Augusta Liddic/The Daily TimesA pit bull named Patron attacked a burglar who broke into a home earlier this week in Aztec.
Augusta Liddic/The Daily Times A pit bull named Patron attacked a burglar who broke into a home earlier this week in Aztec. (Augusta Liddic)
AZTEC — A would-be burglar broke into a home north of Aztec earlier this week only to find himself confronted by a 75-pound pit bull named Patron wearing an Arizona Cardinals collar and a bad attitude.

What followed was a cacophony of barking and screaming that ended with the burglar retreating to a waiting getaway car. Brenda Romo, 20, who was home at the time, was unharmed.

"It was probably the scariest thing of my life," she said.

Now the family is hailing Patron as a hero for keeping the home and family safe.

"He gave my sister enough time to get out of danger," said Fernando Romo, 22, who also lives in the home.

The family says the incident also sheds some light on the positive side of pit bulls, a breed often involved in biting incidents. Pit bull-type dogs were involved in a third of dog bite incidents fatal to humans in a 20-year period from 1979 to 1998, according to a Centers for Disease Control study. That was more than any other breed type.

But those statistics mean nothing to Brenda. "He's a pretty good dog," she said.

Brenda was home alone on Tuesday morning after Fernando and his wife, Jasmin, had left for work, when she heard a loud banging on the front door. She saw a man at the door she didn't recognize. Brenda didn't answer the door, but later saw the same man walking through the backyard.

Minutes later, she heard a window shatter. She ran into a bedroom and grabbed an unloaded gun. Brenda fled into the bathroom and locked herself in, calling 911. That's when she heard Patron barking and snarling, followed by a man's screams.

Brenda ran out of the house to safety and found a neighbor passing by.

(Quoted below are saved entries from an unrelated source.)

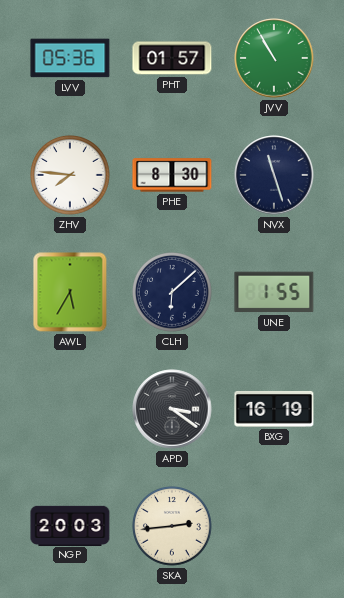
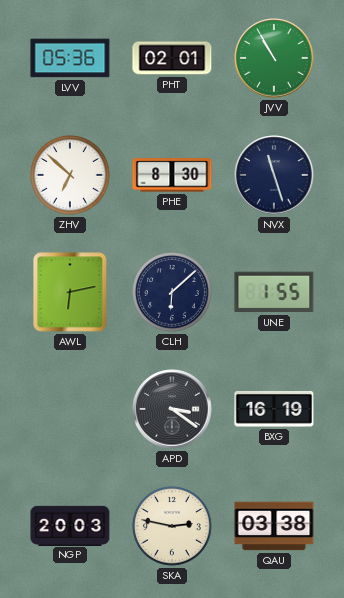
PHT: 01:57 -> 02:01
ZHV: 7:46 -> 6:52
AWL: 5:35 -> 6:13
SKA: 2:44 -> 2:47
QAU: none -> 03:38
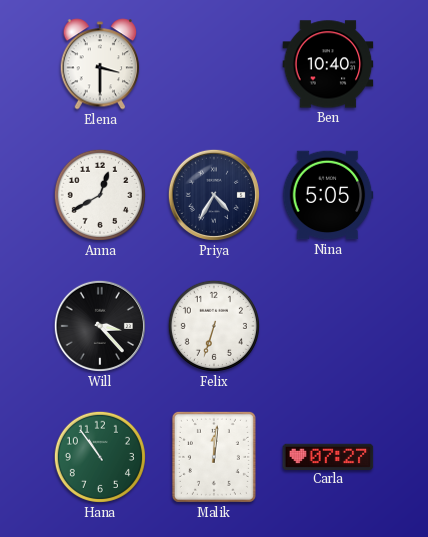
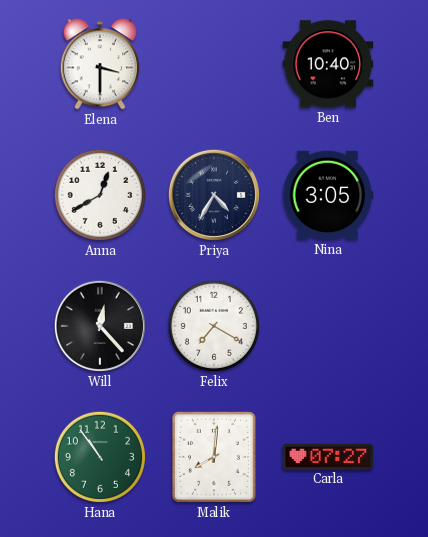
Nina: 5:05 -> 3:05
Will: 3:23 -> 12:23
Felix: 6:33 -> 7:20
Malik: 12:01 -> 8:01
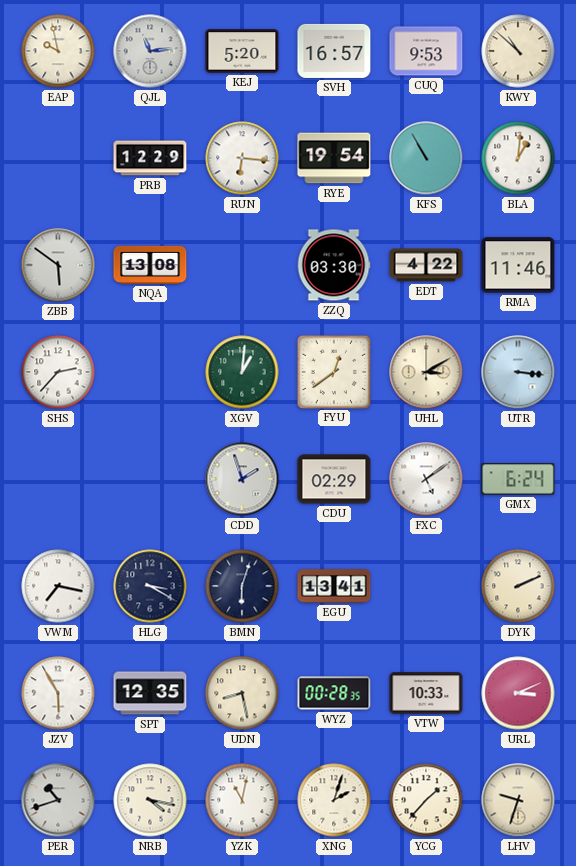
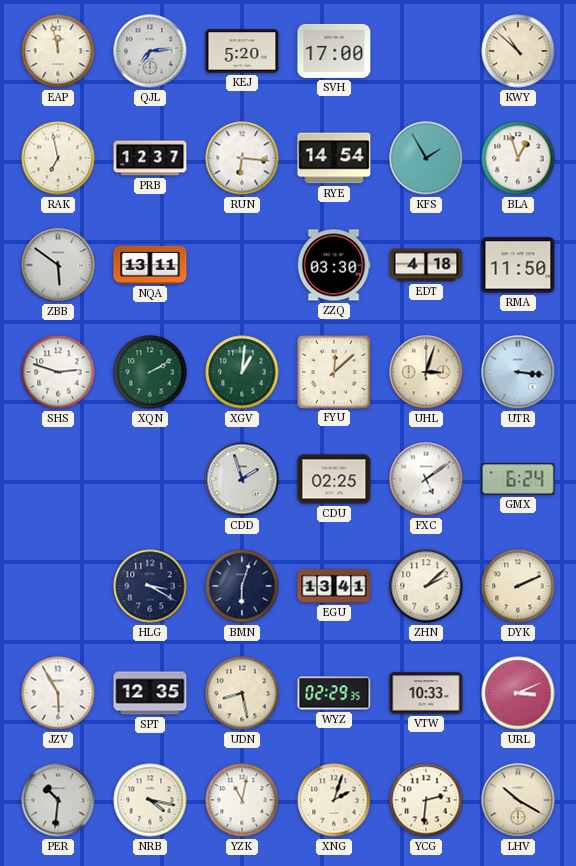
EAP: 9:58 -> 11:58
QJL: 11:14 -> 7:14
SVH: 16:57 -> 17:00
CUQ: 9:53 -> none
RAK: none -> 6:58
PRB: 12:29 -> 12:37
RYE: 19:54 -> 14:54
KFS: 10:55 -> 1:55
BLA: 1:01 -> 12:57
NQA: 13:08 -> 13:11
EDT: 4:22 -> 4:18
RMA: 11:46 -> 11:50
SHS: 2:37 -> 2:48
XQN: none -> 2:10
FYU: 12:39 -> 12:08
UHL: 3:10 -> 3:03
CDU: 02:29 -> 02:25
VWM: 7:17 -> none
ZHN: none -> 2:08
WYZ: 00:28 -> 02:29
PER: 10:42 -> 10:31
YCG: 1:37 -> 2:31
LHV: 9:33 -> 10:20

It's unclear if Patron bit the man, or if the intruder simply became frightened at the sight of the hulking dog and fled.

Sheriff's deputies stormed the home on County Road 2952, but the intruder was long gone by then. No arrests have been made in the incident.

On Wednesday, broken glass was still visible and a tire iron lay nearby that Fernando believes was used to break the bedroom window.

The Romo family has had Patron for less than a year. Patron, who is about 2 years old, was bred by Levi Romero, owner of Sandstone Bullies, a Farmington breeder. Patron — Spanish for "boss" — is an American bully, a shorter, thicker type of pit bull.

"He's grown to be our best friend, and a savior for my sister," Fernando said.

Fernando said pit bulls can be excellent companions. "They're just a great breed," he said. "It just depends on how they're bred and treated."

Romero said pit bulls are too often portrayed negatively in the media.

"They're loving and loyal, and a couple of days ago they proved they're heroic in a way," he said. "All you hear in the media is bad stuff about them biting people."

Romero said he was surprised Patron scared off a burglar. "He's a wimp," Romero said.

Patron greeted a reporter visiting his home with a growl, but later grew playful. His powerful jaw makes short work of chew toys.

"He loves to eat a lot of tennis balls," Fernando said. "He'll destroy those things."

Members of the Romo family said Patron was more lap dog than guard dog before Tuesday's incident.

"He's so cuddly, and he's so friendly to everybody," Brenda said.

The Romos' other dog, a teacup-sized Yorkshire terrier named Chapo, was also home at the time. He wasn't much help during the break-in.

"He thought somebody was coming to play," Fernando said.